Yoshioka (吉岡町, Yoshioka-machi) is a town located in Gunma Prefecture, Japan. As of 1 September 2020, the town had an estimated population of 21,749 in 8,311 households, and a population density of 1100 persons per km^{2}. The total area of the town is 20.46 sqkm.

==Geography==
Located in central Gunma, Yoshioka sits between the southeastern slopes of Mount Haruna and the Tone River region. The western half of the town has an elevation between 200 and 900 meters, while the eastern half is mostly flat, with an elevation between 100 and 200 meters.

===Surrounding municipalities===
Gunma Prefecture
- Maebashi
- Shibukawa
- Shintō

===Climate===
Yoshioka has a Humid continental climate (Köppen Cfa) characterized by warm summers and cold winters with heavy snowfall.
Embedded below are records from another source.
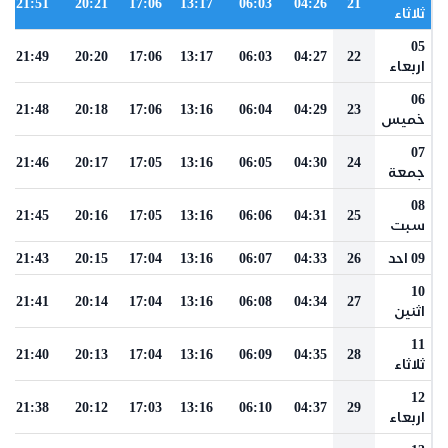
21:51
20:21
17:06
13:17
06:03
04:26
21
ثلاثاء
05
21:49
20:20
17:06
13:17
06:03
04:27
22
اربعاء
06
21:48
20:18
17:06
13:16
06:04
04:29
23
خميس
07
21:46
20:17
17:05
13:16
06:05
04:30
24
جمعة
08
21:45
20:16
17:05
13:16
06:06
04:31
25
سبت
21:43
20:15
17:04
13:16
06:07
04:33
26
09 احد
10
21:41
20:14
17:04
13:16
06:08
04:34
27
اثنين
11
21:40
20:13
17:04
13:16
06:09
04:35
28
ثلاثاء
12
21:38
20:12
17:03
13:16
06:10
04:37
29
اربعاء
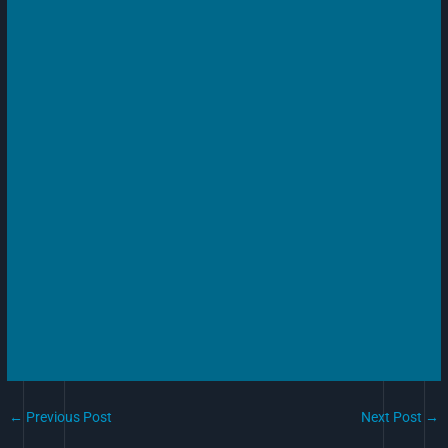
←
Previous Post
Next Post
→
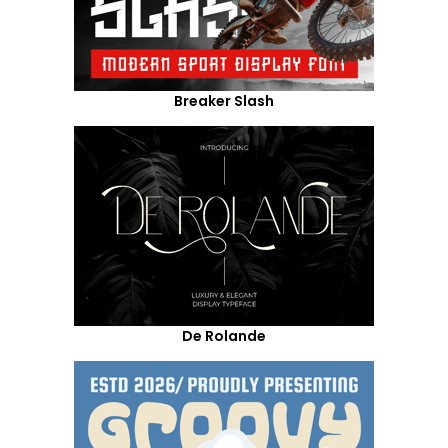
Breaker Slash
De Rolande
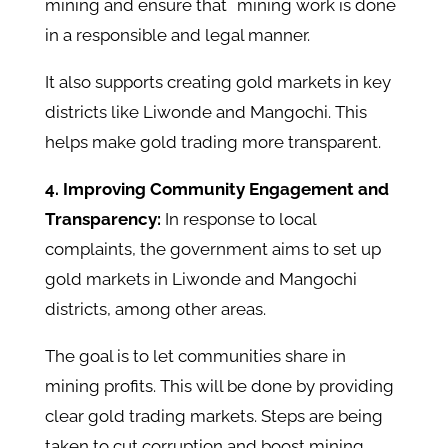
mining and ensure that mining work is done
in a responsible and legal manner.
It also supports creating gold markets in key
districts like Liwonde and Mangochi. This
helps make gold trading more transparent. ​
4. Improving Community Engagement and
Transparency:
In response to local
complaints, the government aims to set up
gold markets in Liwonde and Mangochi
districts, among other areas.
The goal is to let communities share in
mining profits. This will be done by providing
clear gold trading markets. Steps are being
taken to cut corruption and boost mining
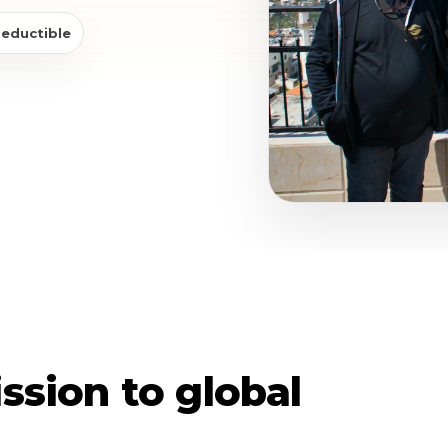
deductible
ssion to global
The average annual temperature in Yoshioka is 13.8 °C. The average annual rainfall is 1281 mm with September as the wettest month. The temperatures are highest on average in August, at around 26.1 °C, and lowest in January, at around 2.4 °C.

==Demographics==
Per Japanese census data, the population of Yoshioka has increased steadily over the past 60 years.

==History==
Komayose village and Meiji village were established within Nishigunma District, Gunma Prefecture on April 1, 1889 with the creation of the modern municipalities system after the Meiji Restoration. In 1896, Nishigunma District was united with Kataoka District to create Gunma District, which was subsequently divided in 1949 with Komayose and Meiji villages becoming part of Kitagunma District. On April 1, 1955 the two villages were merged to form Yoshioka village, which was elevated to town status on April 1, 1991.

==Government==
Yoshioka has a mayor-council form of government with a directly elected mayor and a unicameral town council of 14 members. Yoshioka and neighboring Shintō contribute one member to the Gunma Prefectural Assembly. In terms of national politics, the town is part of Gunma 5th district of the lower house of the Diet of Japan.

==Economy==
Yoshioka is largely a commuter town, with over 44% of the workforce commuting to nearby Maebashi.

==Education==
Yoshioka has two public elementary schools and one public middle school operated by the town government. The town does not have a high school.

==Transportation==
===Railway===
Yoshioka is not served by any railway services. The nearest stations are in the city of Shibukawa to the north and in the city of Maebashi to the south.